EXERCISE DESCRIPTION: Repeat word for word the lines starting at the one with "Affiliate Products" and ending at the final line of the material, both ends included; omit pictures.

INFORMATION SUPPLIED:
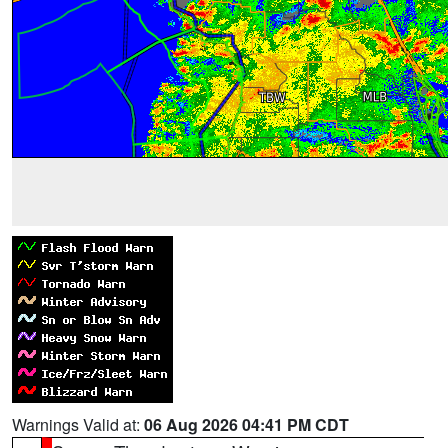
Warnings Valid at:
06 Aug 2026 04:41 PM CDT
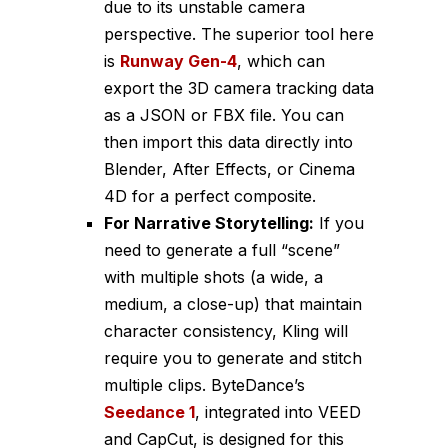
due to its unstable camera
perspective. The superior tool here
is
Runway Gen-4
, which can
export the 3D camera tracking data
as a JSON or FBX file. You can
then import this data directly into
Blender, After Effects, or Cinema
4D for a perfect composite.
For Narrative Storytelling:
If you
need to generate a full “scene”
with multiple shots (a wide, a
medium, a close-up) that maintain
character consistency, Kling will
require you to generate and stitch
multiple clips. ByteDance’s
Seedance 1
, integrated into VEED
and CapCut, is designed for this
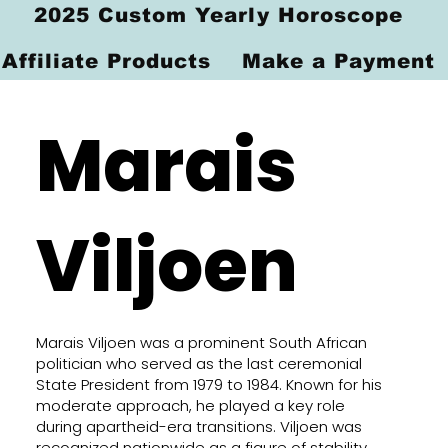
2025 Custom Yearly Horoscope
Affiliate Products
Make a Payment
Marais
Viljoen
Marais Viljoen was a prominent South African
politician who served as the last ceremonial
State President from 1979 to 1984. Known for his
moderate approach, he played a key role
during apartheid-era transitions. Viljoen was
recognized nationwide as a figure of stability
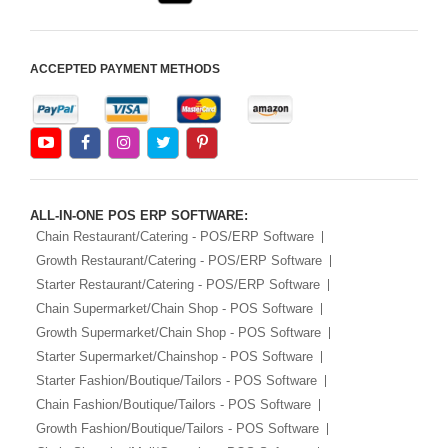
ACCEPTED PAYMENT METHODS
ALL-IN-ONE POS ERP SOFTWARE:
Chain Restaurant/Catering - POS/ERP Software
Growth Restaurant/Catering - POS/ERP Software
Starter Restaurant/Catering - POS/ERP Software
Chain Supermarket/Chain Shop - POS Software
Growth Supermarket/Chain Shop - POS Software
Starter Supermarket/Chainshop - POS Software
Starter Fashion/Boutique/Tailors - POS Software
Chain Fashion/Boutique/Tailors - POS Software
Growth Fashion/Boutique/Tailors - POS Software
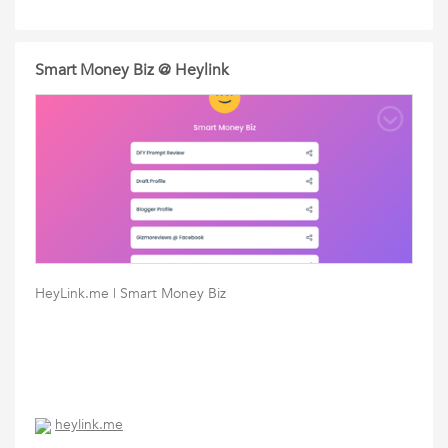
Smart Money Biz @ Heylink
HeyLink.me | Smart Money Biz
heylink.me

OUTPUT:
Affiliate Products
Make a Payment
Marais
Viljoen
Marais Viljoen was a prominent South African
politician who served as the last ceremonial
State President from 1979 to 1984. Known for his
moderate approach, he played a key role
during apartheid-era transitions. Viljoen was
recognized nationwide as a figure of stability
ACCEPTED PAYMENT METHODS
ALL-IN-ONE POS ERP SOFTWARE:
Chain Restaurant/Catering - POS/ERP Software
Growth Restaurant/Catering - POS/ERP Software
Starter Restaurant/Catering - POS/ERP Software
Chain Supermarket/Chain Shop - POS Software
Growth Supermarket/Chain Shop - POS Software
Starter Supermarket/Chainshop - POS Software
Starter Fashion/Boutique/Tailors - POS Software
Chain Fashion/Boutique/Tailors - POS Software
Growth Fashion/Boutique/Tailors - POS Software
Smart Money Biz @ Heylink
HeyLink.me | Smart Money Biz
heylink.me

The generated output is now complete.